Caros super amigos Luís e Vinhal:
Aqui vai mais uma folha arrancada das minhas memórias.
Recebam um grande abraço extensivo ao meu querido amigo Magalhães Ribeiro.
Passem bem, mesmo muito bem.
Rui Silva
Como sempre as minhas primeiras palavras são de saudação para todos os camaradas ex-Combatentes da Guiné, mais ainda para aqueles que de algum modo ainda sofrem de sequelas daquela maldita guerra.
Das minhas memórias: “PÁGINAS NEGRAS COM SALPICOS COR-DE-ROSA”
O REGRESSO (muita sorte!)
Quando, e precisamente aos 5 de Janeiro de 1967, logo de manhã cedo, sinto, sob os meus pés, as rodas do trem de aterragem de um DC6, agora na frota militar, a deslizarem na pista do aeroporto de Bissalanca deixando a Guiné, disse para comigo: “Estou safo!!”
Registei esse momento. Ele dizia muito. Rara sensação.
Deixei a Guiné mais cedo um mês do que a minha Companhia. Vim evacuado para ser operado no Hospital da Estrela, a um joelho. Acidente no aquartelamento do Olossato a… jogar futebol.
A minha Companhia esteve sempre em campanha, sempre no mato, durante 21 meses, e eu, portanto, 20.
Viemos para Mansoa para descontrair um pouco. Era normal e acontecia, se não com todas, com a maioria das Companhias que tivessem estado em zonas de intervenção complicada e difícil. Os últimos 4-5 meses eram passados em zonas mais soft. Assim era para acontecer; só que, a guerra estala aí também. Começam as emboscadas na estrada Mansoa-Bissau (cheguei a fazer esse trajecto num Volkswagen (vulgo carocha) alugado em Bissau, com mais dois Furrieis da 816), e a guerrilha assenta arraiais em Jugudul, Quibir, Date, Bindoro e até Porto Gole.
A guerra na altura chegava às portas de Bissau.
DC 6 estacionado em Bissalanca
Foto retirada, com a devida vénia, do Site Especialistas da BA12Os DC 6 vinham para a frota militar depois da TAP os considerar obsoletos ou desactualizados, dizia-se.
Era um avião, agora militar, destinado a carga. Não sei se na TAP era esse o serviço ou se foi adaptado.

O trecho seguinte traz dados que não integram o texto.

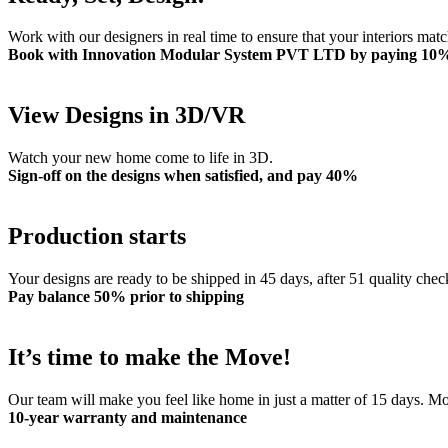
Work with our designers in real time to ensure that your interiors mat
Book with Innovation Modular System PVT LTD by paying 10
View Designs in 3D/VR
Watch your new home come to life in 3D.
Sign-off on the designs when satisfied, and pay 40%
Production starts
Your designs are ready to be shipped in 45 days, after 51 quality chec
Pay balance 50% prior to shipping
It’s time to make the Move!
Our team will make you feel like home in just a matter of 15 days. 
10-year warranty and maintenance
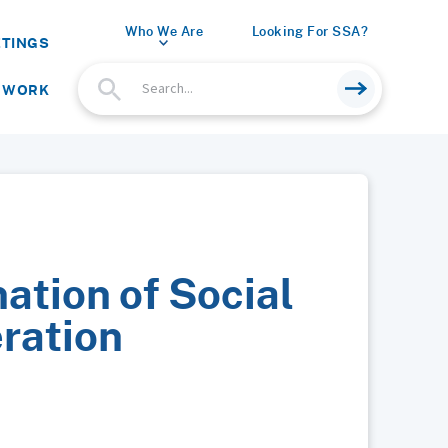
Who We Are
Looking For SSA?
ETINGS
 WORK
ation of Social
ration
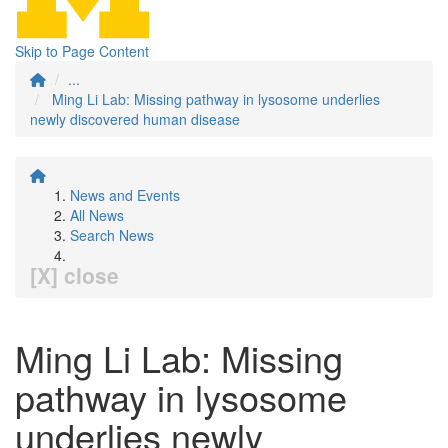
Skip to Page Content
...
Ming Li Lab: Missing pathway in lysosome underlies
newly discovered human disease
News and Events
All News
Search News
[X] close
Ming Li Lab: Missing
pathway in lysosome
underlies newly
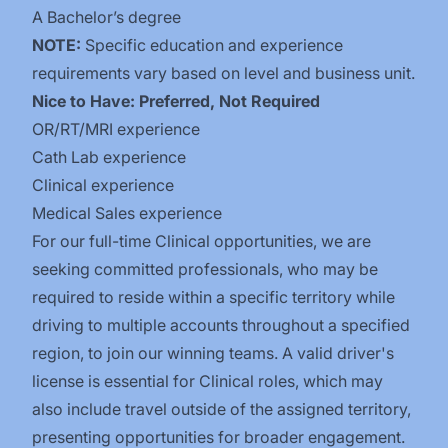
A Bachelor’s degree
NOTE:
Specific education and experience
requirements vary based on level and business unit.
Nice to Have: Preferred, Not Required
OR/RT/MRI experience
Cath Lab experience
Clinical experience
Medical Sales experience
For our full-time Clinical opportunities, we are
seeking committed professionals, who may be
required to reside within a specific territory while
driving to multiple accounts throughout a specified
region, to join our winning teams. A valid driver's
license is essential for Clinical roles, which may
also include travel outside of the assigned territory,
presenting opportunities for broader engagement.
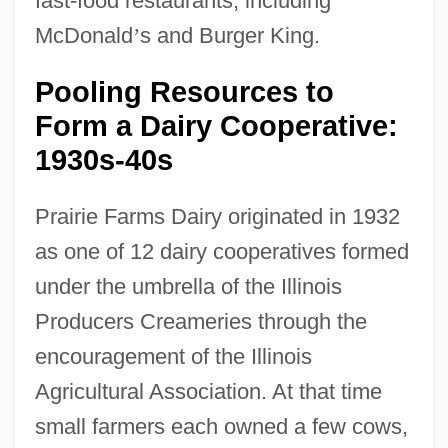
fast-food restaurants, including
McDonald
’
s and Burger King.
Pooling Resources to
Form a Dairy Cooperative:
1930s-40s
Prairie Farms Dairy originated in 1932
as one of 12 dairy cooperatives formed
under the umbrella of the Illinois
Producers Creameries through the
encouragement of the Illinois
Agricultural Association. At that time
small farmers each owned a few cows,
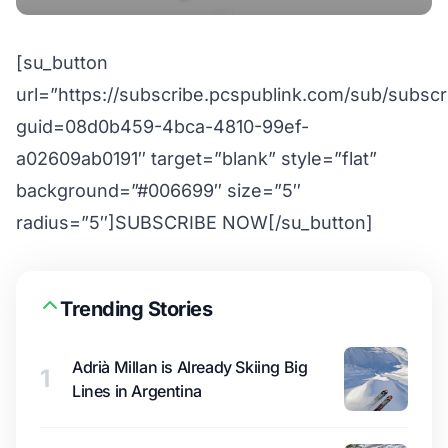
[su_button
url=”https://subscribe.pcspublink.com/sub/subscr
guid=08d0b459-4bca-4810-99ef-
a02609ab0191″ target=”blank” style=”flat”
background=”#006699″ size=”5″
radius=”5″]SUBSCRIBE NOW[/su_button]
Trending Stories
Adrià Millan is Already Skiing Big
1
Lines in Argentina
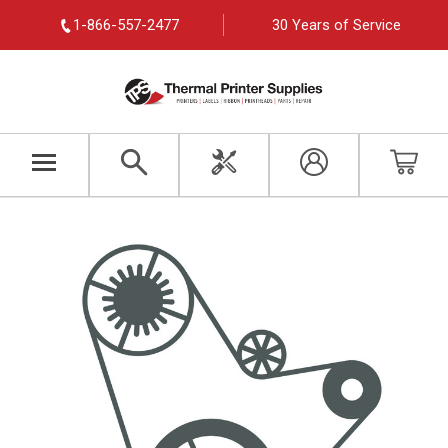
1-866-557-2477
30 Years of Service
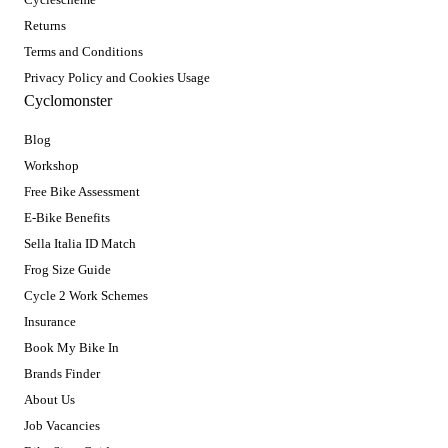
Returns
Terms and Conditions
Privacy Policy and Cookies Usage
Cyclomonster
Blog
Workshop
Free Bike Assessment
E-Bike Benefits
Sella Italia ID Match
Frog Size Guide
Cycle 2 Work Schemes
Insurance
Book My Bike In
Brands Finder
About Us
Job Vacancies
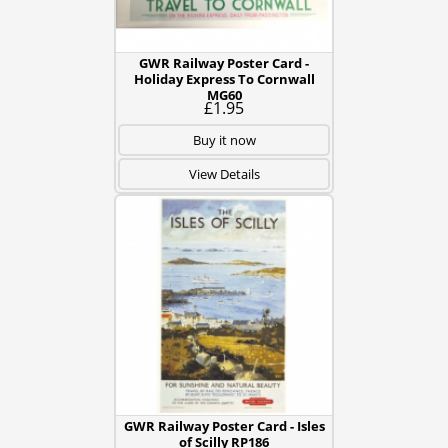
GWR Railway Poster Card -
Holiday Express To Cornwall
MG60
£1.95
Buy it now
View Details
GWR Railway Poster Card - Isles
of Scilly RP186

O espaço interior (excepto, claro, o cockpit) era todo aberto com dois rudimentares bancos corridos e com assento de lona, quase em todo o comprimento e um de cada lado encostados à fuselagem, o que permitia-nos viajar sentados virados uns para os outros. Vínhamos poucos no entanto.
Antes de subir reparei no avião e fiquei com a impressão de um avião já velho com a tinta comida ali e acolá e algumas amassadelas. Mas as hélices rodavam.
Mais impressionado fiquei quando entrei e vi o estado da aeronave. Mais arrepiado fiquei quando a larga porta que servia, decerto, à passagem de grandes volumes, foi finalmente fechada… à marreta. E eu que fiquei mesmo à beira dela. Grande frincha na porta. Será que…
Um arrepio e logo um pensamento: Queres ver que me safei do mato e vou cair nesta geringonça.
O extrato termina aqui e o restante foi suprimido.